** Opening RECORD EXCERPTS block **

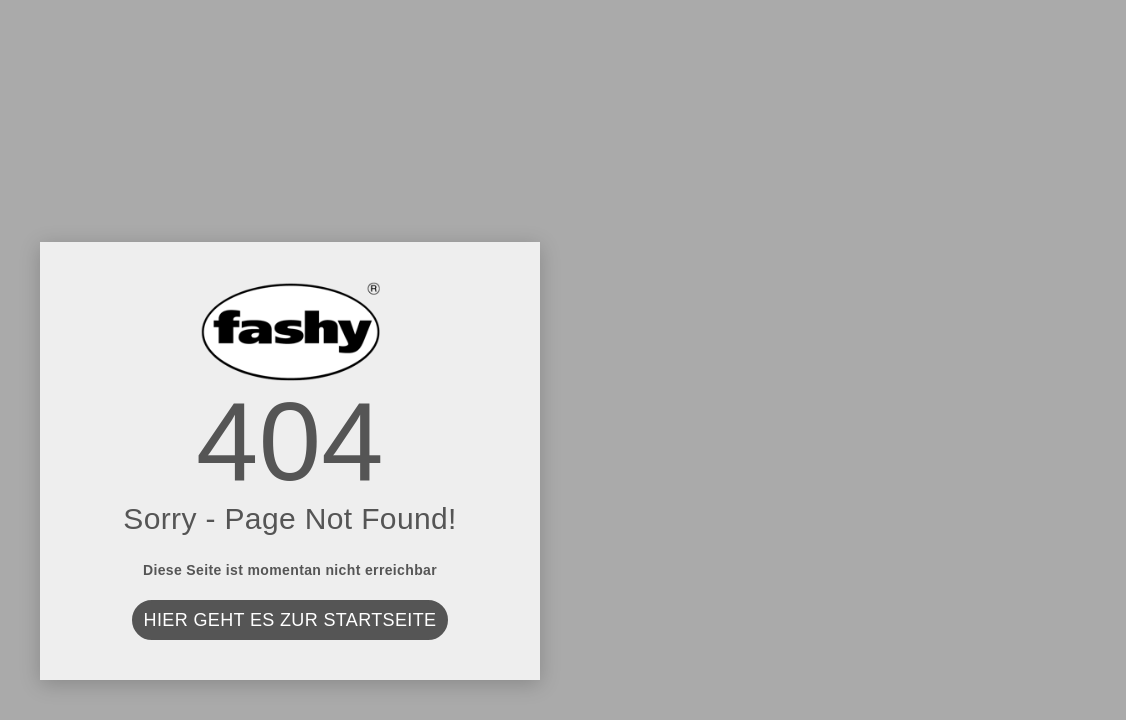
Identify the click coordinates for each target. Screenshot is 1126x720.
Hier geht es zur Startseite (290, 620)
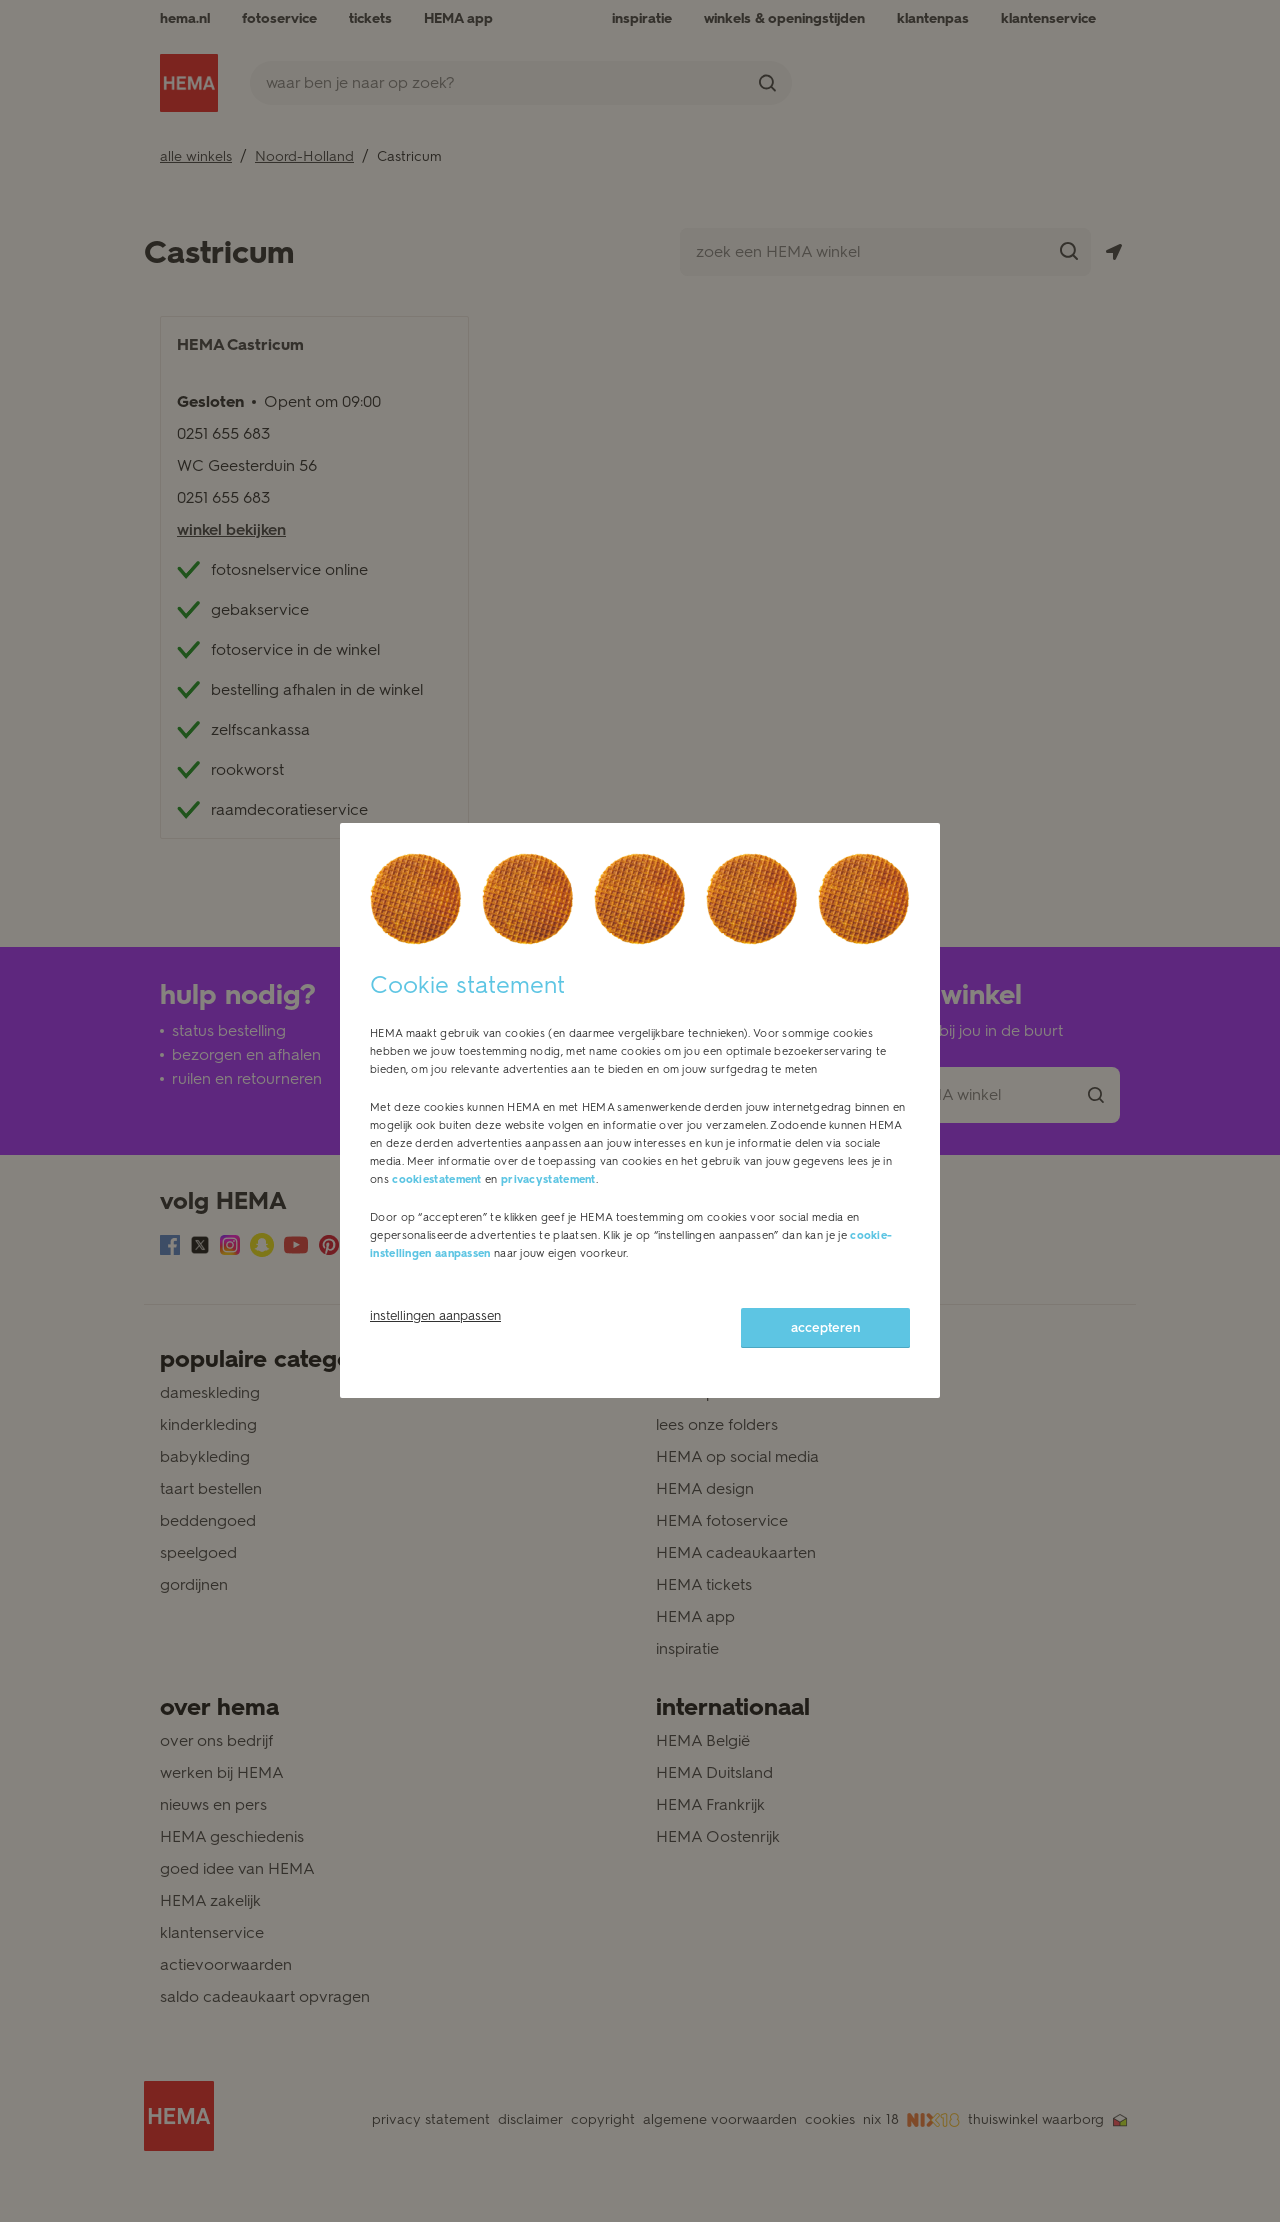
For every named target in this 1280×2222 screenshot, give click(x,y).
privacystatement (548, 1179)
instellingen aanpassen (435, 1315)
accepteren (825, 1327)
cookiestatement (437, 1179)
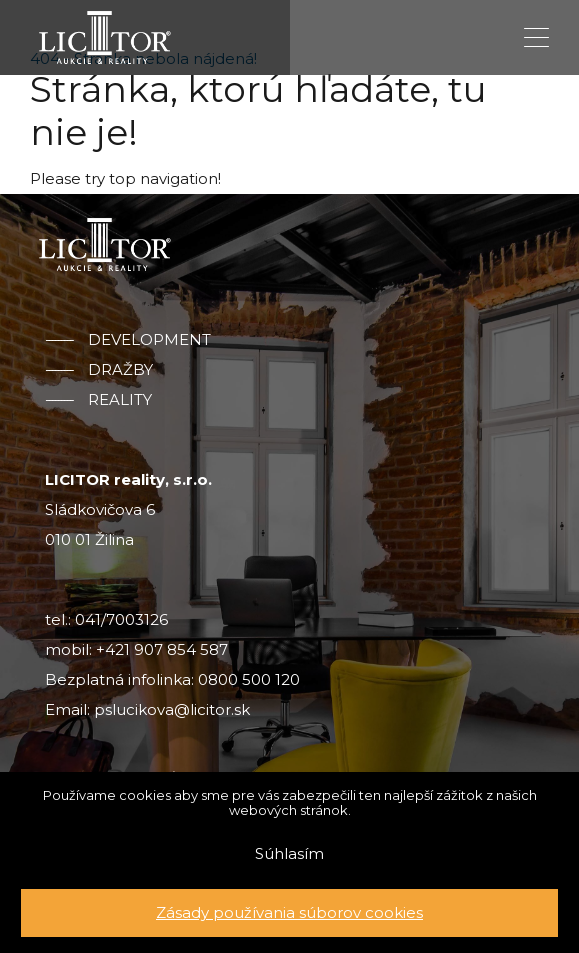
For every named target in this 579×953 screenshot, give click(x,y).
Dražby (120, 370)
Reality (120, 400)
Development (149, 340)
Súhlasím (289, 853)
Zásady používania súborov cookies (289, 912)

** Closing RECORD EXCERPTS block **

• INSTRUCTIONS FOR THE TASK: No pictures should appear in the copy. Print exactly the lines above from the line containing "Hier geht es zur Startseite (290, 620)" through the last line of the data.

• WRITTEN ANSWER:
Hier geht es zur Startseite (290, 620)
For every named target in this 1280×2222 screenshot, give click(x,y).
privacystatement (548, 1179)
instellingen aanpassen (435, 1315)
accepteren (825, 1327)
cookiestatement (437, 1179)
For every named target in this 579×953 screenshot, give click(x,y).
Dražby (120, 370)
Reality (120, 400)
Development (149, 340)
Súhlasím (289, 853)
Zásady používania súborov cookies (289, 912)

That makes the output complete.